Minha cabeça anda inquieta e feliz pelo que nós da equipe temos perseguido. Tenho pensado muito na importância dessa constante reflexão que todos nós arte-educadores precisamos fazer já que é muito tênue a linha que separa o estabelecido e a arte (o ordinário e o extraordinário).
Precisamos mesmo ficar atentos para as diferenças entre, por exemplo, o conforto e a inquietação ou mesmo um padrão de certezas e a ousadia viva que, generosamente, nos oferecem as dúvidas.
Nosso trabalho é assim mesmo, entendemos uma parte e a outra nos aguça para continuarmos tentando.
No caso das crianças que atendemos no projeto, suas histórias são repletas de incompreensões, violências, injustiças, infelizmente potencializadas pela distância que elas vivem do imaginário, do sonho, do abstrato. Por isso, é comum assistirmos sensibilidades anestesiadas, tornando os primeiros contatos com a arte sempre difíceis, repletos de resistências.
Cada uma que ajudamos a romper essa barreira transforma-se no grande estímulo para buscarmos a multiplicação dessa conquista.

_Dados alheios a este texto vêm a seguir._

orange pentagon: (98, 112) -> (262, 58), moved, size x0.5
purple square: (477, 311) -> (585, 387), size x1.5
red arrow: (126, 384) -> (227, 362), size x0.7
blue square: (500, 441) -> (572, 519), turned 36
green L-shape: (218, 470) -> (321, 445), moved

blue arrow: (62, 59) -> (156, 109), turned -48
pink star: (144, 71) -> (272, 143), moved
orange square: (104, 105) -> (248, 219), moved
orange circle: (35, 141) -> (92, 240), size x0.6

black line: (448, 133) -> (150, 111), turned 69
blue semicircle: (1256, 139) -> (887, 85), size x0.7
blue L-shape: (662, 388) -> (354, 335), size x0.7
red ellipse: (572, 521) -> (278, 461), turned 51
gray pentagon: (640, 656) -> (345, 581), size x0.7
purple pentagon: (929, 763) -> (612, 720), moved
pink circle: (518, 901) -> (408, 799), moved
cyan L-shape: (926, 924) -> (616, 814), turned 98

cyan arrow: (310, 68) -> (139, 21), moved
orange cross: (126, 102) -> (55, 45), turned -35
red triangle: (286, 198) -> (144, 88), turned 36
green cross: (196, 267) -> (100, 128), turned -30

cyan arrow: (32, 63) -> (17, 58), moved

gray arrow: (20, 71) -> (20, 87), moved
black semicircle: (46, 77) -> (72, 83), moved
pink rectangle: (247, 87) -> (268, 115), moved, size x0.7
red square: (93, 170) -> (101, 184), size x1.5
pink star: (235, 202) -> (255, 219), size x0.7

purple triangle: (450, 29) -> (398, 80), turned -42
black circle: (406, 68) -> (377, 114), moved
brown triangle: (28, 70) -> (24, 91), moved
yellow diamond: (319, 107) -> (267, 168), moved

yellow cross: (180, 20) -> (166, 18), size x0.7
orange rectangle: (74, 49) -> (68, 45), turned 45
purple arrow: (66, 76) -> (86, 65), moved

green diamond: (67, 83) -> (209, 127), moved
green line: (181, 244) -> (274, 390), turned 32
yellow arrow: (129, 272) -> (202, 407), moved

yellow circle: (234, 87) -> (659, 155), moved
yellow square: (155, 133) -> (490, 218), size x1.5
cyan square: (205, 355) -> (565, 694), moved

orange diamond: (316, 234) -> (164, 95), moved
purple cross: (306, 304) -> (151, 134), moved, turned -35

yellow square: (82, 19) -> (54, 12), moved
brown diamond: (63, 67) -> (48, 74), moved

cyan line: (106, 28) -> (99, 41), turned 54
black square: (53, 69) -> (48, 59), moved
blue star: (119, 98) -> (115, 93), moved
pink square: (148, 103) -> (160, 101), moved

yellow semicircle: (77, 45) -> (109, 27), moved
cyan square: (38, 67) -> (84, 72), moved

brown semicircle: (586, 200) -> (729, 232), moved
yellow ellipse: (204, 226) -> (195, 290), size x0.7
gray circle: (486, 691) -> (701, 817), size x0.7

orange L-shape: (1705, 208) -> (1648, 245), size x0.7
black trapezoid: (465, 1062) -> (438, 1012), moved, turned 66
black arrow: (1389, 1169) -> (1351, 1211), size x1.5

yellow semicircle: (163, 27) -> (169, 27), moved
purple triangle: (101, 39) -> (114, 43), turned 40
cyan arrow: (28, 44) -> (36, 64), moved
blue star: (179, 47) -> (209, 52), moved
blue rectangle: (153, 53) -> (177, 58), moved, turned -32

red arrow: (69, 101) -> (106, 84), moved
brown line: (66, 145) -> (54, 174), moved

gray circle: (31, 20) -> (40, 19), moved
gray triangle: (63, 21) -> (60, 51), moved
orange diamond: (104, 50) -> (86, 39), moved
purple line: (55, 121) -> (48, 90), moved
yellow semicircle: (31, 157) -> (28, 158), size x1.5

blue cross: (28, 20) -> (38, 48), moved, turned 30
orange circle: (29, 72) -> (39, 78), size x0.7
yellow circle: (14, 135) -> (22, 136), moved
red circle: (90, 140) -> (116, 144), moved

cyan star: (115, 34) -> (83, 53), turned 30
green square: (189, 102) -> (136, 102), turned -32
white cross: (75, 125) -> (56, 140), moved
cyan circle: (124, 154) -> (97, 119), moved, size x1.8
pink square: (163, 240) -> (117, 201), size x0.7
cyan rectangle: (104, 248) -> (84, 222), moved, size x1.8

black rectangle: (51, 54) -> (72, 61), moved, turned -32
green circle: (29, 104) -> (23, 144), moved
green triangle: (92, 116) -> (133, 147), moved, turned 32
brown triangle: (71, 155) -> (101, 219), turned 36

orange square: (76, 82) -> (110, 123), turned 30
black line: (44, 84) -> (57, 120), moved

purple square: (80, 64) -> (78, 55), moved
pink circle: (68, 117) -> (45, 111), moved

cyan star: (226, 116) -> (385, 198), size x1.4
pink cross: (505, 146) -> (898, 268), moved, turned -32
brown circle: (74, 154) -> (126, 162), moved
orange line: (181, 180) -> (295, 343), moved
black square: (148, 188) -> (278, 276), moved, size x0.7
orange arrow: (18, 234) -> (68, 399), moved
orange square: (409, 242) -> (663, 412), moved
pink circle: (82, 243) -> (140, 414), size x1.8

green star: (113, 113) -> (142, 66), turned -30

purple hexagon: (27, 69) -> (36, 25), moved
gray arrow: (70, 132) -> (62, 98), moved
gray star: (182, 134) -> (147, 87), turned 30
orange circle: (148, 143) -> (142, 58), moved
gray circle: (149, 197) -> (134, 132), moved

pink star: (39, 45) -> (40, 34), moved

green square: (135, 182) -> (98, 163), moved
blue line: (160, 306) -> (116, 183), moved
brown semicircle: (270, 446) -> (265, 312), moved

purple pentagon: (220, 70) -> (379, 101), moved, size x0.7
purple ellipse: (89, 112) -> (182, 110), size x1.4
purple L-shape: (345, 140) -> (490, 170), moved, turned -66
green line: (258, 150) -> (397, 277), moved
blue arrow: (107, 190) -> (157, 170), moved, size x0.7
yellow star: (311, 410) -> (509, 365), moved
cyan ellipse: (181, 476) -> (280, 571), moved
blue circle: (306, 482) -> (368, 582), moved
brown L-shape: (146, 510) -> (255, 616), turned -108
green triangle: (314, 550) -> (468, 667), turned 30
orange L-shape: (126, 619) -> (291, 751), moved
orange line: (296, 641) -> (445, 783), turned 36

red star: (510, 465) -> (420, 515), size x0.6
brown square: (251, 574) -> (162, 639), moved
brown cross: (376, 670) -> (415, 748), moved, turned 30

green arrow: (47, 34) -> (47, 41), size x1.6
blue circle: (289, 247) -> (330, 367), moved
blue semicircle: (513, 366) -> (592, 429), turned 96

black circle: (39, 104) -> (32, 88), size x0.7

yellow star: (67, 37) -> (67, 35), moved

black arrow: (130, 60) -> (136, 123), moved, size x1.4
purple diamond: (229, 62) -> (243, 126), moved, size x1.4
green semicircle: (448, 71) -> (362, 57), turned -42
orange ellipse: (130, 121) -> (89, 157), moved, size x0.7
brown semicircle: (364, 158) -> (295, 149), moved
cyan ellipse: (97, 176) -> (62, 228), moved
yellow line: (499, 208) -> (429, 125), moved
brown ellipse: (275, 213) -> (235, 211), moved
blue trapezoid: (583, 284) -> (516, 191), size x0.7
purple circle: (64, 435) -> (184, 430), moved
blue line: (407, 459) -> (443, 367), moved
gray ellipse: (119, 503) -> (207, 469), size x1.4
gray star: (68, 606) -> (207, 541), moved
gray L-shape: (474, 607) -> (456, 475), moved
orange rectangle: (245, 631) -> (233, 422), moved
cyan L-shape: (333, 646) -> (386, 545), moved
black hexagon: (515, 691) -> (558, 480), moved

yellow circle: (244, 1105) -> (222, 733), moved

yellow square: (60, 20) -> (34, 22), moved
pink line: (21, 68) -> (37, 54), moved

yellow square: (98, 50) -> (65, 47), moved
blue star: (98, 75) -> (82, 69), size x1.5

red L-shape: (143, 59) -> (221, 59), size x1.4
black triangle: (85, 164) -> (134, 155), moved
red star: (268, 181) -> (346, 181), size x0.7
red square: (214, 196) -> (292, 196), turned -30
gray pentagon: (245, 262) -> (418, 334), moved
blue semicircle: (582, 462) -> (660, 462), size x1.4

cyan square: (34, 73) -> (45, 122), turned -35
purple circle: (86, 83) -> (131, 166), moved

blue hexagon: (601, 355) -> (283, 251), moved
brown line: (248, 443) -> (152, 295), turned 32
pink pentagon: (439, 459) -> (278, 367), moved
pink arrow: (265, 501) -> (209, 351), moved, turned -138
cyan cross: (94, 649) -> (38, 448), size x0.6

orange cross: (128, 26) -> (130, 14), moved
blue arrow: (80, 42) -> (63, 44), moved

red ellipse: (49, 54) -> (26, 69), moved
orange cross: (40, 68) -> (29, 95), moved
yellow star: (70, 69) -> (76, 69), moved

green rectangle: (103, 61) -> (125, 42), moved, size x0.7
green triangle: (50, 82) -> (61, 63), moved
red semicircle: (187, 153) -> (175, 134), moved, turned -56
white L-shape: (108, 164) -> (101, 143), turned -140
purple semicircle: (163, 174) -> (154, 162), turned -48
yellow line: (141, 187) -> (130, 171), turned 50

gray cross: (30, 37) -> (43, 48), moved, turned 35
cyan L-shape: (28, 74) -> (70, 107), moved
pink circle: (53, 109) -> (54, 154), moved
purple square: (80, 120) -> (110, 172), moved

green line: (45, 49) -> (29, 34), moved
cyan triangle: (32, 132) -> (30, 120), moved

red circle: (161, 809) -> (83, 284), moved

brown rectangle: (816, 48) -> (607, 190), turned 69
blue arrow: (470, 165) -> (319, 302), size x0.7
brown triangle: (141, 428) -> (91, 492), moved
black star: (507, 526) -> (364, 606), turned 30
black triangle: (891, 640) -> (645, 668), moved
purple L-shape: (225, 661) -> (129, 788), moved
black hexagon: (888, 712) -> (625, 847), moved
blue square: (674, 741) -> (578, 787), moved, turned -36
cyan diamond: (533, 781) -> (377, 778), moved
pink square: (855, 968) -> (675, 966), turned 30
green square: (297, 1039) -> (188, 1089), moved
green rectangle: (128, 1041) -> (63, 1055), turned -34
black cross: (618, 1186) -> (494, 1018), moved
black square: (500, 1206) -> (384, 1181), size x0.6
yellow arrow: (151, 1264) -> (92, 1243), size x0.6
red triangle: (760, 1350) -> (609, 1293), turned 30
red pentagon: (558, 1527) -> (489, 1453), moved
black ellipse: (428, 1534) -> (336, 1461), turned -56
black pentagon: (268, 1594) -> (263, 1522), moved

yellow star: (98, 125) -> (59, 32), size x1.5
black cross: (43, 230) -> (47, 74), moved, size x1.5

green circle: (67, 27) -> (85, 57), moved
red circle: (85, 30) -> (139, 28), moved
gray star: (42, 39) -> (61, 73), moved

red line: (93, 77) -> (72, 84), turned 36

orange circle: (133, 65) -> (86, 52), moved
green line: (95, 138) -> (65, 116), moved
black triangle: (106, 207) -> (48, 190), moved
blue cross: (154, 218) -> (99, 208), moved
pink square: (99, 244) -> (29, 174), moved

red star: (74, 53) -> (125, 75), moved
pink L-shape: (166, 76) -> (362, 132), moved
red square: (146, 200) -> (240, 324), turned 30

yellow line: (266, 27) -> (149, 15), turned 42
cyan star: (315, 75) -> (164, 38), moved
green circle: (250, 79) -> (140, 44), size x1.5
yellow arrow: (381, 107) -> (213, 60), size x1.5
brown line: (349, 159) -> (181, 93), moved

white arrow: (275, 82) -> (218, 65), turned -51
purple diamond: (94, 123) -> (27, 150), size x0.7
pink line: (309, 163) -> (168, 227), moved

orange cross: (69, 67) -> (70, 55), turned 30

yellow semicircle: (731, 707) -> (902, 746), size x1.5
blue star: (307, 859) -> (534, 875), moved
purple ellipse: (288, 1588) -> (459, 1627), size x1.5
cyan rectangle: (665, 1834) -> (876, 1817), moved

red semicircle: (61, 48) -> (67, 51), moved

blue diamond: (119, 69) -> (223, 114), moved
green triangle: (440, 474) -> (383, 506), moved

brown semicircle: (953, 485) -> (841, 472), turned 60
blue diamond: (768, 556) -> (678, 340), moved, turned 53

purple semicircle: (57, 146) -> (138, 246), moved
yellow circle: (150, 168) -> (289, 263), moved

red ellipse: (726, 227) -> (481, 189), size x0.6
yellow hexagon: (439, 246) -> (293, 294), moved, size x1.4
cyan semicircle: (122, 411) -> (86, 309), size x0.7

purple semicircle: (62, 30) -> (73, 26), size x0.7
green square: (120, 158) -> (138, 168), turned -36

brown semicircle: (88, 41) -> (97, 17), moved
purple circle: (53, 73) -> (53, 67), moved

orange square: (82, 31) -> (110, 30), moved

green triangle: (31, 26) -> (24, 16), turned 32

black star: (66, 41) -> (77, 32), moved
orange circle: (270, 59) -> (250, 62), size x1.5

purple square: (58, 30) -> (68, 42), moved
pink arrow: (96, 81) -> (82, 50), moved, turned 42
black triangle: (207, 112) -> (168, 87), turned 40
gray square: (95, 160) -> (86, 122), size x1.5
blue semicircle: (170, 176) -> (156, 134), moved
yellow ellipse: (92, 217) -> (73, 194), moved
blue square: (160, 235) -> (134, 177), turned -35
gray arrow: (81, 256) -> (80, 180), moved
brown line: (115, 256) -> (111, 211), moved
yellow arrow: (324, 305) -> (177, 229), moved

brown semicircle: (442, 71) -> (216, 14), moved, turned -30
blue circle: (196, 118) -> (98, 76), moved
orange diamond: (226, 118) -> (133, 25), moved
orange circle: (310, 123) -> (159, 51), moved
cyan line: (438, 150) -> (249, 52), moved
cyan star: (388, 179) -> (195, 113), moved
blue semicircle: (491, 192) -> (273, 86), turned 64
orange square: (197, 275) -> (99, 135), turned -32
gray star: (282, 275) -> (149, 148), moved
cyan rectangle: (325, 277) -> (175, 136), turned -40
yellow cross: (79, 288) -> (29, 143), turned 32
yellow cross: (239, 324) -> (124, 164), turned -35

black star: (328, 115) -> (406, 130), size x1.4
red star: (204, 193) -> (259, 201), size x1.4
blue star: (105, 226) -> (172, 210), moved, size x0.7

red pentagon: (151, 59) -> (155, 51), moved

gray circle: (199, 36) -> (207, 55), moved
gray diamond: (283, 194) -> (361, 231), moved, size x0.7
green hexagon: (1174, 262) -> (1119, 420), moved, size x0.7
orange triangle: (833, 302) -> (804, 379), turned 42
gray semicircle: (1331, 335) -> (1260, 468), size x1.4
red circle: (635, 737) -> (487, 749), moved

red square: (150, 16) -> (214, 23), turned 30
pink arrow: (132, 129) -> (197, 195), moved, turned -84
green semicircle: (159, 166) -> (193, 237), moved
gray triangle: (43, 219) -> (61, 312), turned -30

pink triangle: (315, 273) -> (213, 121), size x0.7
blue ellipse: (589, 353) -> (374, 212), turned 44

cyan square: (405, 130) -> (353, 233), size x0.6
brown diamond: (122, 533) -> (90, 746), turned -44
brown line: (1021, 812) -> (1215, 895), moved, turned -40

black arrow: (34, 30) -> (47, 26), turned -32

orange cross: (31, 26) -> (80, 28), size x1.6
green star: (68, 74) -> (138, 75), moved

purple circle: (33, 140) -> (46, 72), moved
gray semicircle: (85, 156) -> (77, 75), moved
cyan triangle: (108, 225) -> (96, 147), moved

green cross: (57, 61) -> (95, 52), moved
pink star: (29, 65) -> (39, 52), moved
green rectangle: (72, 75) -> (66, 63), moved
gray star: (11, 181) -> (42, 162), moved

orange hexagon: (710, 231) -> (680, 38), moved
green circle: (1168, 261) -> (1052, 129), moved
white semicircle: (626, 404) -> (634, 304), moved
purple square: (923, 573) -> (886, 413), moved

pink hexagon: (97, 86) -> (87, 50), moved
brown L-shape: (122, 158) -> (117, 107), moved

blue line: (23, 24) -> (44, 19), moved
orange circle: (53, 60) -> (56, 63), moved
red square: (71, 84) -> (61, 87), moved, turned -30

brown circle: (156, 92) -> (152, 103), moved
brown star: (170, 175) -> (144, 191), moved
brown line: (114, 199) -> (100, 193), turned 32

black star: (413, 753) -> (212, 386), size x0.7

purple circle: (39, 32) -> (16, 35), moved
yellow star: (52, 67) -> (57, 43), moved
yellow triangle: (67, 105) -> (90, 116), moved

Há um ensaio do filósofo Paul Valéry sobre os mitos, que ele conclui assim:
“O que seríamos nós sem o recurso daquilo que não existe? Pouca coisa, e nossos espíritos, desocupados, tenderiam a fenecer se as fábulas, os enganos, as abstrações, as crenças e os monstros, as hipóteses e os pretensos problemas da metafísica não habitassem com seres e imagens sem objetos nossas profundezas e nossas trevas naturais”.